**Problem details:** Exactly as written, output each of the lines below, with no images.

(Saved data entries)
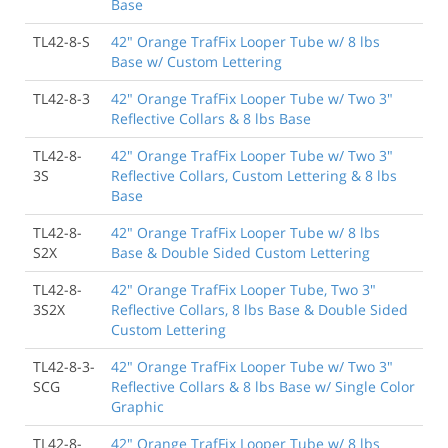
Base
TL42-8-S
42" Orange TrafFix Looper Tube w/ 8 lbs
Base w/ Custom Lettering
TL42-8-3
42" Orange TrafFix Looper Tube w/ Two 3"
Reflective Collars & 8 lbs Base
TL42-8-
42" Orange TrafFix Looper Tube w/ Two 3"
3S
Reflective Collars, Custom Lettering & 8 lbs
Base
TL42-8-
42" Orange TrafFix Looper Tube w/ 8 lbs
S2X
Base & Double Sided Custom Lettering
TL42-8-
42" Orange TrafFix Looper Tube, Two 3"
3S2X
Reflective Collars, 8 lbs Base & Double Sided
Custom Lettering
TL42-8-3-
42" Orange TrafFix Looper Tube w/ Two 3"
SCG
Reflective Collars & 8 lbs Base w/ Single Color
Graphic
TL42-8-
42" Orange TrafFix Looper Tube w/ 8 lbs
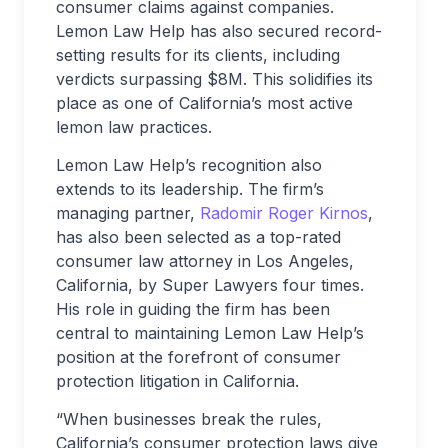
consumer claims against companies.
Lemon Law Help has also secured record-
setting results for its clients, including
verdicts surpassing $8M. This solidifies its
place as one of California’s most active
lemon law practices.
Lemon Law Help’s recognition also
extends to its leadership. The firm’s
managing partner,
Radomir Roger Kirnos
,
has also been selected as a top-rated
consumer law attorney in Los Angeles,
California, by Super Lawyers four times.
His role in guiding the firm has been
central to maintaining Lemon Law Help’s
position at the forefront of consumer
protection litigation in California.
“When businesses break the rules,
California’s consumer protection laws give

**Task solution:**
Base
TL42-8-S
42" Orange TrafFix Looper Tube w/ 8 lbs
Base w/ Custom Lettering
TL42-8-3
42" Orange TrafFix Looper Tube w/ Two 3"
Reflective Collars & 8 lbs Base
TL42-8-
42" Orange TrafFix Looper Tube w/ Two 3"
3S
Reflective Collars, Custom Lettering & 8 lbs
Base
TL42-8-
42" Orange TrafFix Looper Tube w/ 8 lbs
S2X
Base & Double Sided Custom Lettering
TL42-8-
42" Orange TrafFix Looper Tube, Two 3"
3S2X
Reflective Collars, 8 lbs Base & Double Sided
Custom Lettering
TL42-8-3-
42" Orange TrafFix Looper Tube w/ Two 3"
SCG
Reflective Collars & 8 lbs Base w/ Single Color
Graphic
TL42-8-
42" Orange TrafFix Looper Tube w/ 8 lbs
consumer claims against companies.
Lemon Law Help has also secured record-
setting results for its clients, including
verdicts surpassing $8M. This solidifies its
place as one of California’s most active
lemon law practices.
Lemon Law Help’s recognition also
extends to its leadership. The firm’s
managing partner,
Radomir Roger Kirnos
,
has also been selected as a top-rated
consumer law attorney in Los Angeles,
California, by Super Lawyers four times.
His role in guiding the firm has been
central to maintaining Lemon Law Help’s
position at the forefront of consumer
protection litigation in California.
“When businesses break the rules,
California’s consumer protection laws give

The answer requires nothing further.